Mais um Domingo

Renato Gonzaga
Ensaios sobre a loucura
3 min readAug 26, 2015

Por Renato Gonzaga

Era mais um domingo. Roberto colocou água para ferver e fazer café. Adquirira, ao longo dos anos, o costume de beber todos os dias, sem saber ao certo se gostava mesmo do café ou das lembranças de seu avô, que eram desenterradas ao saborear o gosto amargo e vivo da bebida.

Enquanto a água fervia, Roberto ficou parado ao lado do fogão fitando o movimento das chamas azuis, tentando pensar em nada e em tudo ao mesmo tempo.

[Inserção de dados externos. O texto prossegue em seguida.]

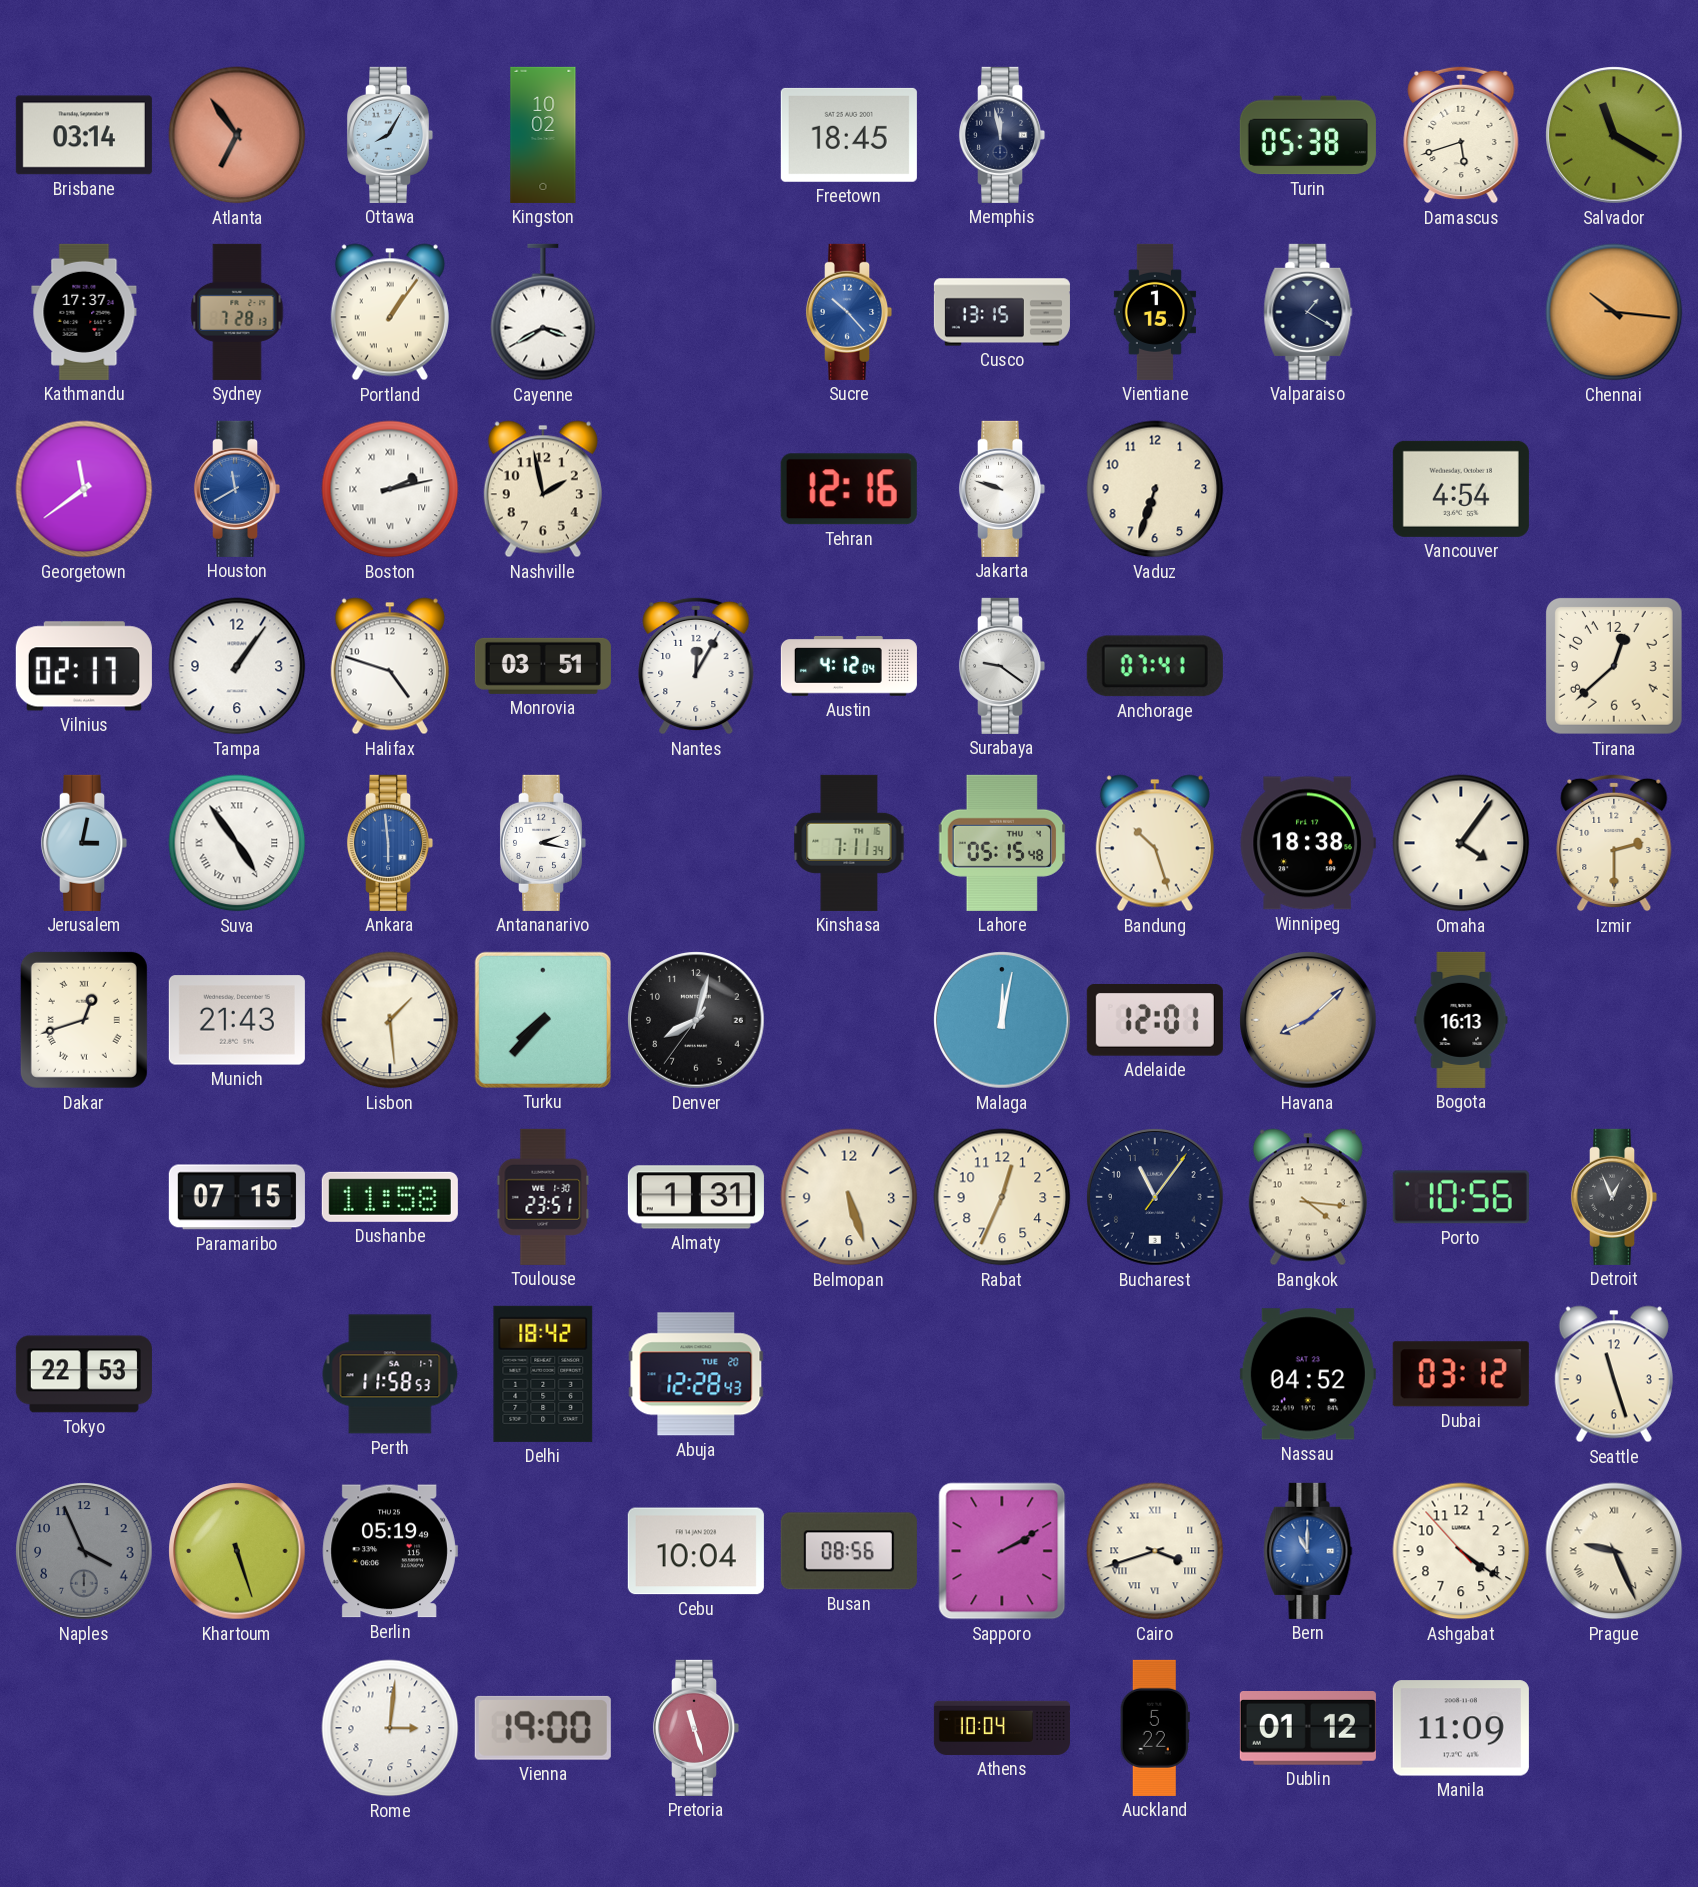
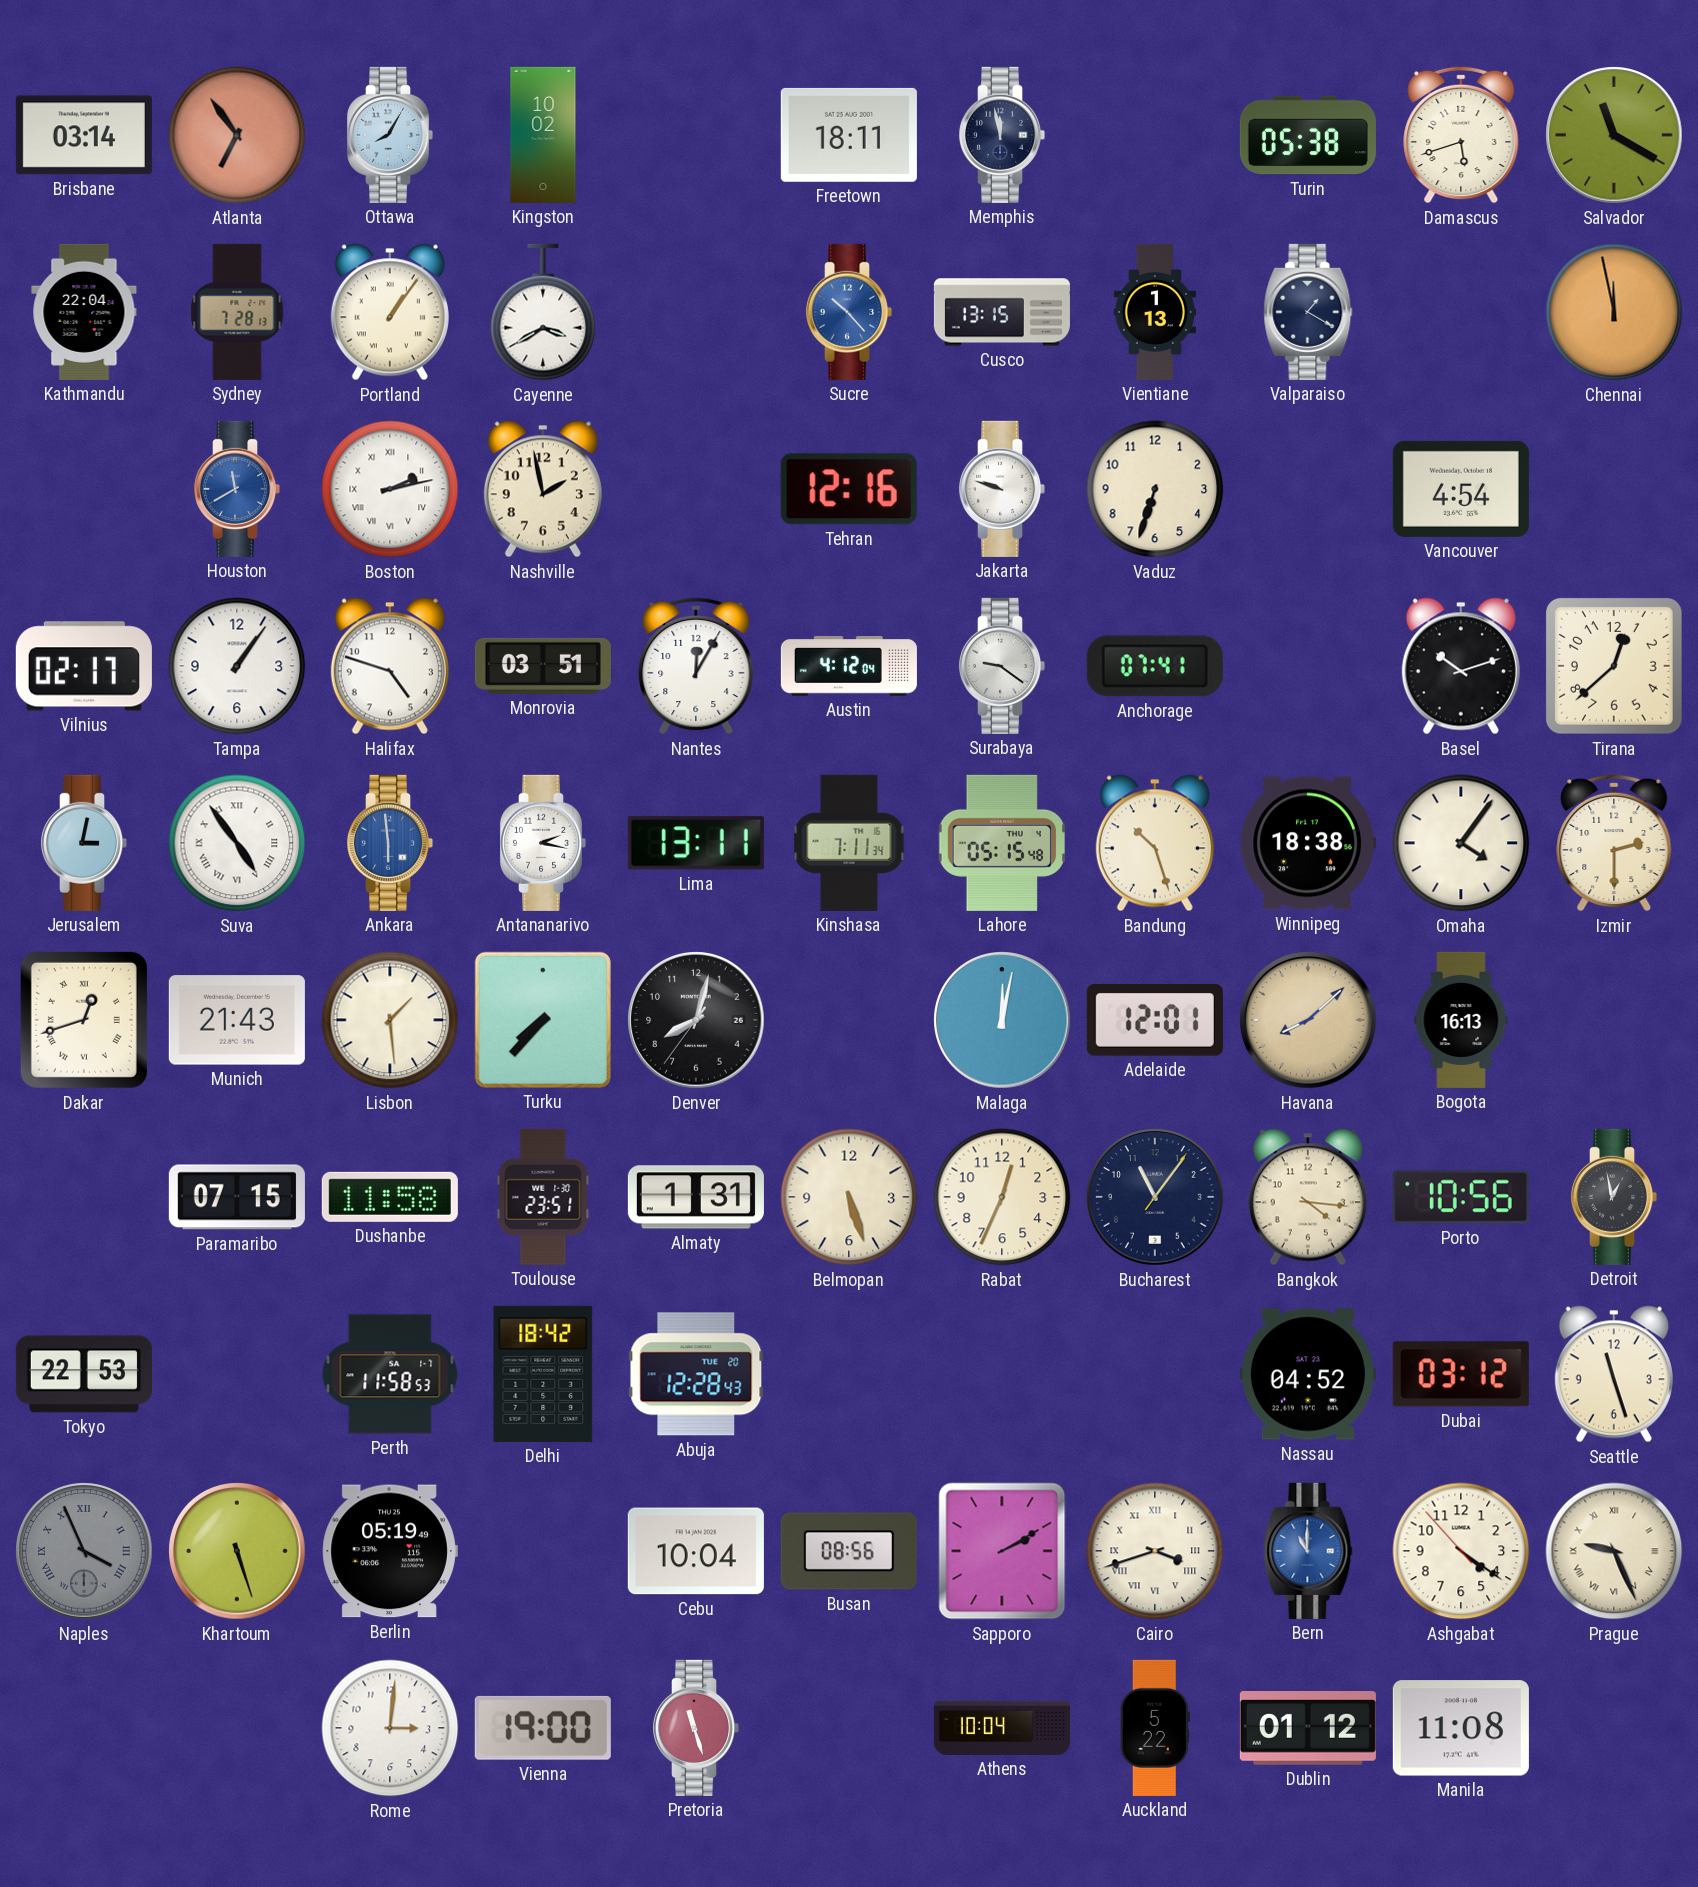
Freetown: 18:45 -> 18:11
Kathmandu: 17:37 -> 22:04
Vientiane: 1:15 -> 1:13
Chennai: 10:16 -> 11:58
Georgetown: 11:39 -> none
Basel: none -> 10:12
Lima: none -> 13:11
Detroit: 12:56 -> 12:58
Naples numerals: Arabic -> Roman
Manila: 11:09 -> 11:08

Seu avô fora o único homem da família que Roberto amou e respeitou. Sentia-se pesaroso por não ter aproveitado melhor a companhia do velho, e por todas as coisas que deixou de dizer e ouvir ao não dar tanta importância àquele que foi tomado pela demência por conta da doença que lhe tirou a vida.
Após concluir os rituais matinais — ser o despertador dos mais jovens, lembrando-lhes de suas obrigações diárias, varrer as folhas secas da varanda e tomar seu bom e velho café — seu avô sentava-se na calçada e apreciava o sol da manhã. Era essa a visão mais viva que Roberto mantinha na memória.
Pedia-lhe bênçãos todos os dias, apesar de nunca ter sido religioso. Acreditava que seu avô realmente tinha autoridade suficiente para concedê-las.

Café pronto. Roberto despejou uma boa quantidade na xícara e sentou-se em frente ao computador, descendo a barra de rolagem do Facebook. Eram sempre as mesmas notícias, os mesmos rituais, o mesmo vazio. Roberto sentia-se irritado com a maioria das coisas que lia, mas ainda assim as lia. Não conseguia entender como as pessoas haviam se tornado tão brutalmente superficiais. Será que era assim no tempo de seu avô? Será que sempre foi assim?
Leu a reportagem sobre um garoto de 13 anos que havia sido espancado e morto por supostamente ter roubado uma bicicleta. Roberto sentiu vontade de chorar, sem saber ao certo o motivo. Pensava no menino que teve a vida encerrada por um motivo absurdo, uma morte tão cruel para alguém tão jovem. Como será que as pessoas teriam reagido a essa notícia no tempo de seu avô?

Terminou o café e desligou o computador.

Colocou uma música para tocar no celular enquanto tomava banho. Sua cabeça pesava ao pensar no vazio em que a vida se tornara e novamente teve vontade de chorar. Chorar pelo menino? Chorar pela saudade de seu avô? Chorar por saudade de si mesmo? Não sabia ao certo. A única certeza que tinha era a de que o peso do vazio em seu coração era muito maior que o peso de todas as lembranças que se esforçou para enterrar.
Roberto podia chorar debaixo da água corrente do chuveiro sem notar as lágrimas. Podia chorar enquanto tomava banho sem que outras pessoas notassem. Roberto podia simplesmente chorar, mas não chorou. Assim como não disse tudo que o gostaria ao avô, na breve ilusão de infância de se achar que as pessoas não morrem. Assim como o garoto de 13 anos não imaginou que morreria tão cedo por algo que no tempo do avô teria sido apenas mais uma travessura, daquelas que se pune com algum castigo comum.